▶ **Transcribed page contents**
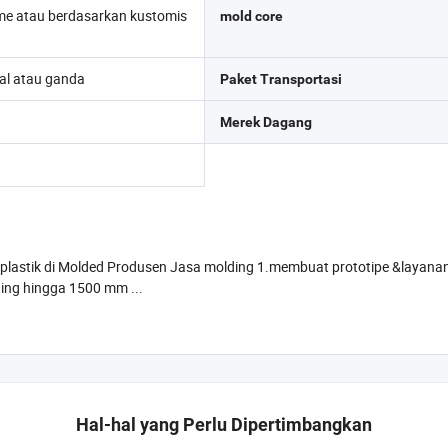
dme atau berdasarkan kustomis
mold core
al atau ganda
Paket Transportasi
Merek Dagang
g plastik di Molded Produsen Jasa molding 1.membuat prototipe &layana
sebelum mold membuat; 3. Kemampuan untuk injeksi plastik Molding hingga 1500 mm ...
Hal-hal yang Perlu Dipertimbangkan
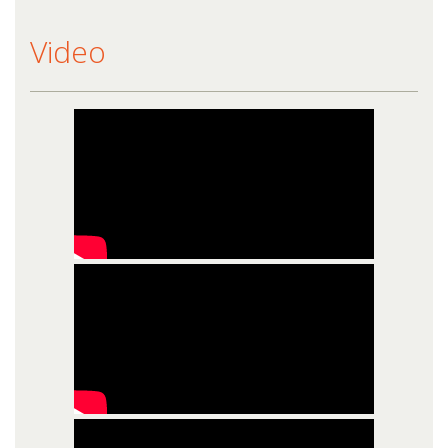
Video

...

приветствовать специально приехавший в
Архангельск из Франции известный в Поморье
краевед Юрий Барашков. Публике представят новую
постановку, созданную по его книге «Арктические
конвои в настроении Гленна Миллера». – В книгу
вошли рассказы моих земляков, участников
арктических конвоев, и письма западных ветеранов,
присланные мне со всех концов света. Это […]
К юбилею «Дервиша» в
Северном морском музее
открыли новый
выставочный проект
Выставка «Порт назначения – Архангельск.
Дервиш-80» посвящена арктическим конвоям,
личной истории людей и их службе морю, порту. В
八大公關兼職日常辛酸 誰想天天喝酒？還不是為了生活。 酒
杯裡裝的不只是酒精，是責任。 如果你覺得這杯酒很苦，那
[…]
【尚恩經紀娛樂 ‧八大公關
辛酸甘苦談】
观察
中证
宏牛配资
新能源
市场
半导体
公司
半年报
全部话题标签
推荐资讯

▶ **WHAT YOU SHOULD DO**
The lines to copy are those above that contain "plastik".

▶ **WRITTEN REPLY**
g plastik di Molded Produsen Jasa molding 1.membuat prototipe &layana
sebelum mold membuat; 3. Kemampuan untuk injeksi plastik Molding hingga 1500 mm ...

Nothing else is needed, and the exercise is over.